I assure you, it must have looked worse than it was. That "so much" blood was comming was certainly not due to anything other than the anti coagulant they inject when feeding.


----------



## funnylori (Jan 18, 2007)

Gross dude, letting it feed off of you...

That aside, I used to work for a lab at OSU taking care of their grasshopper colony. One of the labs down the hall left them a 'gift' of a bunch of leeches in a plastic bag and cup when the door was open and nobody was home... My boss tried to give them to me, she thought I would appreciate them some how... I so kindly refused to take them. *shiver* Leeches and lampreys freak me out.

Anyways, we fed them in the lab bits of cow liver from the grocery store. The liver usually comes packed in copious amounts of blood and seemed to work fine for the 4 inch grey ones we had. We also gave them a rock. For some reason they liked the really big rock comming out of the water.


----------



## beetleman (Jan 18, 2007)

Cirith Ungol said:


> I assure you, it must have looked worse than it was. That "so much" blood was comming was certainly not due to anything other than the anti coagulant they inject when feeding.

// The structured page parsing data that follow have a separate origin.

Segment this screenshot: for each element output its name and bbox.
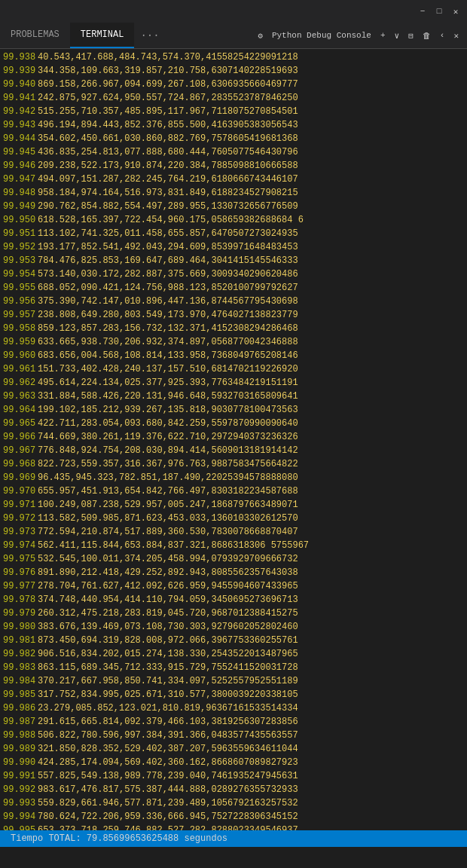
line-number: 99.946 xyxy=(3,159,38,173)
line-number: 99.989 xyxy=(3,742,38,756)
line-data: 113.582,509.985,871.623,453.033,13601033… xyxy=(38,512,298,525)
table-row: 99.981873.450,694.319,828.008,972.066,39… xyxy=(0,634,467,647)
line-number: 99.938 xyxy=(3,50,38,64)
close-button[interactable]: ✕ xyxy=(450,6,461,17)
line-data: 683.656,004.568,108.814,133.958,73680497… xyxy=(38,349,298,362)
split-terminal-button[interactable]: ⊟ xyxy=(404,29,417,42)
line-data: 375.390,742.147,010.896,447.136,87445677… xyxy=(38,295,298,308)
maximize-button[interactable]: □ xyxy=(434,6,444,17)
table-row: 99.959633.665,938.730,206.932,374.897,05… xyxy=(0,335,467,349)
table-row: 99.960683.656,004.568,108.814,133.958,73… xyxy=(0,349,467,362)
table-row: 99.965422.711,283.054,093.680,842.259,55… xyxy=(0,417,467,430)
line-number: 99.939 xyxy=(3,64,38,78)
table-row: 99.980383.676,139.469,073.108,730.303,92… xyxy=(0,620,467,634)
status-bar: Tiempo TOTAL: 79.85699653625488 segundos xyxy=(0,830,467,847)
table-row: 99.964199.102,185.212,939.267,135.818,90… xyxy=(0,403,467,417)
line-data: 260.312,475.218,283.819,045.720,96870123… xyxy=(38,607,298,620)
line-data: 506.822,780.596,997.384,391.366,04835774… xyxy=(38,729,298,742)
line-data: 344.358,109.663,319.857,210.758,63071402… xyxy=(38,64,298,78)
table-row: 99.957238.808,649.280,803.549,173.970,47… xyxy=(0,308,467,322)
line-number: 99.976 xyxy=(3,566,38,579)
line-number: 99.949 xyxy=(3,200,38,213)
line-number: 99.994 xyxy=(3,810,38,824)
line-data: 374.748,440.954,414.110,794.059,34506952… xyxy=(38,593,298,607)
table-row: 99.961151.733,402.428,240.137,157.510,68… xyxy=(0,362,467,376)
line-data: 496.194,894.443,852.376,855.500,41639053… xyxy=(38,118,298,132)
line-number: 99.987 xyxy=(3,715,38,729)
line-number: 99.964 xyxy=(3,403,38,417)
table-row: 99.991557.825,549.138,989.778,239.040,74… xyxy=(0,769,467,783)
terminal-content[interactable]: 99.93840.543,417.688,484.743,574.370,415… xyxy=(0,49,467,830)
table-row: 99.989321.850,828.352,529.402,387.207,59… xyxy=(0,742,467,756)
tab-actions: ⚙ Python Debug Console + ∨ ⊟ 🗑 ‹ ✕ xyxy=(254,29,467,42)
fwd-close-button[interactable]: ✕ xyxy=(450,29,462,42)
line-data: 494.097,151.287,282.245,764.219,61806667… xyxy=(38,173,298,186)
line-data: 209.238,522.173,910.874,220.384,78850988… xyxy=(38,159,298,173)
table-row: 99.956375.390,742.147,010.896,447.136,87… xyxy=(0,295,467,308)
add-more-button[interactable]: ∨ xyxy=(391,29,404,42)
line-number: 99.969 xyxy=(3,471,38,484)
table-row: 99.940869.158,266.967,094.699,267.108,63… xyxy=(0,78,467,91)
table-row: 99.971100.249,087.238,529.957,005.247,18… xyxy=(0,498,467,512)
line-data: 906.516,834.202,015.274,138.330,25435220… xyxy=(38,647,298,661)
line-number: 99.978 xyxy=(3,593,38,607)
line-data: 532.545,100.011,374.205,458.994,07939297… xyxy=(38,552,298,566)
debug-console-title: Python Debug Console xyxy=(268,29,375,41)
line-number: 99.940 xyxy=(3,78,38,91)
table-row: 99.951113.102,741.325,011.458,655.857,64… xyxy=(0,227,467,240)
table-row: 99.978374.748,440.954,414.110,794.059,34… xyxy=(0,593,467,607)
table-row: 99.948958.184,974.164,516.973,831.849,61… xyxy=(0,186,467,200)
table-row: 99.972113.582,509.985,871.623,453.033,13… xyxy=(0,512,467,525)
table-row: 99.984370.217,667.958,850.741,334.097,52… xyxy=(0,674,467,688)
minimize-button[interactable]: − xyxy=(417,6,428,17)
table-row: 99.942515.255,710.357,485.895,117.967,71… xyxy=(0,105,467,118)
line-data: 23.279,085.852,123.021,810.819,963671615… xyxy=(38,701,298,715)
line-data: 573.140,030.172,282.887,375.669,30093402… xyxy=(38,267,298,281)
line-data: 744.669,380.261,119.376,622.710,29729403… xyxy=(38,430,298,444)
line-number: 99.982 xyxy=(3,647,38,661)
line-data: 100.249,087.238,529.957,005.247,18687976… xyxy=(38,498,298,512)
table-row: 99.992983.617,476.817,575.387,444.888,02… xyxy=(0,783,467,796)
line-number: 99.951 xyxy=(3,227,38,240)
line-number: 99.943 xyxy=(3,118,38,132)
tab-problems[interactable]: PROBLEMAS xyxy=(0,23,70,48)
table-row: 99.968822.723,559.357,316.367,976.763,98… xyxy=(0,457,467,471)
add-terminal-button[interactable]: + xyxy=(377,29,389,41)
line-number: 99.988 xyxy=(3,729,38,742)
table-row: 99.945436.835,254.813,077.888,680.444,76… xyxy=(0,145,467,159)
table-row: 99.947494.097,151.287,282.245,764.219,61… xyxy=(0,173,467,186)
line-data: 40.543,417.688,484.743,574.370,415582542… xyxy=(38,50,298,64)
line-data: 655.957,451.913,654.842,766.497,83031822… xyxy=(38,484,298,498)
line-data: 515.255,710.357,485.895,117.967,71180752… xyxy=(38,105,298,118)
line-number: 99.972 xyxy=(3,512,38,525)
line-number: 99.958 xyxy=(3,322,38,335)
line-data: 559.829,661.946,577.871,239.489,10567921… xyxy=(38,796,298,810)
tab-terminal[interactable]: TERMINAL xyxy=(70,23,135,48)
line-number: 99.974 xyxy=(3,539,38,552)
table-row: 99.979260.312,475.218,283.819,045.720,96… xyxy=(0,607,467,620)
table-row: 99.941242.875,927.624,950.557,724.867,28… xyxy=(0,91,467,105)
line-number: 99.968 xyxy=(3,457,38,471)
line-data: 370.217,667.958,850.741,334.097,52525579… xyxy=(38,674,298,688)
back-button[interactable]: ‹ xyxy=(436,29,449,41)
table-row: 99.995653.373,718.259,746.882,527.282,82… xyxy=(0,824,467,830)
line-data: 780.624,722.206,959.336,666.945,75272283… xyxy=(38,810,298,824)
line-number: 99.961 xyxy=(3,362,38,376)
tab-bar: PROBLEMAS TERMINAL ··· ⚙ Python Debug Co… xyxy=(0,23,467,49)
title-bar: − □ ✕ xyxy=(0,0,467,23)
line-data: 776.848,924.754,208.030,894.414,56090131… xyxy=(38,444,298,457)
tab-more-button[interactable]: ··· xyxy=(134,23,165,48)
line-data: 772.594,210.874,517.889,360.530,78300786… xyxy=(38,525,298,539)
line-number: 99.941 xyxy=(3,91,38,105)
table-row: 99.950618.528,165.397,722.454,960.175,05… xyxy=(0,213,467,227)
line-number: 99.950 xyxy=(3,213,38,227)
table-row: 99.96996.435,945.323,782.851,187.490,220… xyxy=(0,471,467,484)
line-data: 688.052,090.421,124.756,988.123,85201007… xyxy=(38,281,298,295)
table-row: 99.966744.669,380.261,119.376,622.710,29… xyxy=(0,430,467,444)
table-row: 99.93840.543,417.688,484.743,574.370,415… xyxy=(0,50,467,64)
delete-terminal-button[interactable]: 🗑 xyxy=(419,29,435,42)
line-number: 99.981 xyxy=(3,634,38,647)
line-number: 99.945 xyxy=(3,145,38,159)
line-data: 633.665,938.730,206.932,374.897,05687700… xyxy=(38,335,298,349)
line-number: 99.957 xyxy=(3,308,38,322)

oh yeah, it did with all that blood coming out of my finger,but then when it finally stopped(thank god:clap: ) the wound was so tiny alittle x mark, the thing i hate is when your bleeding have some pain to go along with it,but hardly any pain and all that blood coming out was making me get sickly,on the side note i didn't want to let it feed on me,but i coudn't just pull it off injuring it and me


----------



## Cirith Ungol (Jan 18, 2007)

beetleman said:


> oh yeah, it did with all that blood coming out of my finger,but then when it finally stopped(thank god:clap: ) the wound was so tiny alittle x mark, the thing i hate is when your bleeding have some pain to go along with it,but hardly any pain and all that blood coming out was making me get sickly,on the side note i didn't want to let it feed on me,but i coudn't just pull it off injuring it and me


That's chivalry


----------



## dtknow (Jan 20, 2007)

The ones that come with blackworms eat blackworms. I've never seen them attach to fish. Actually, bigger fish like them.


----------



## EAD063 (Jan 21, 2007)

dtknow said:


> The ones that come with blackworms eat blackworms. I've never seen them attach to fish. Actually, bigger fish like them.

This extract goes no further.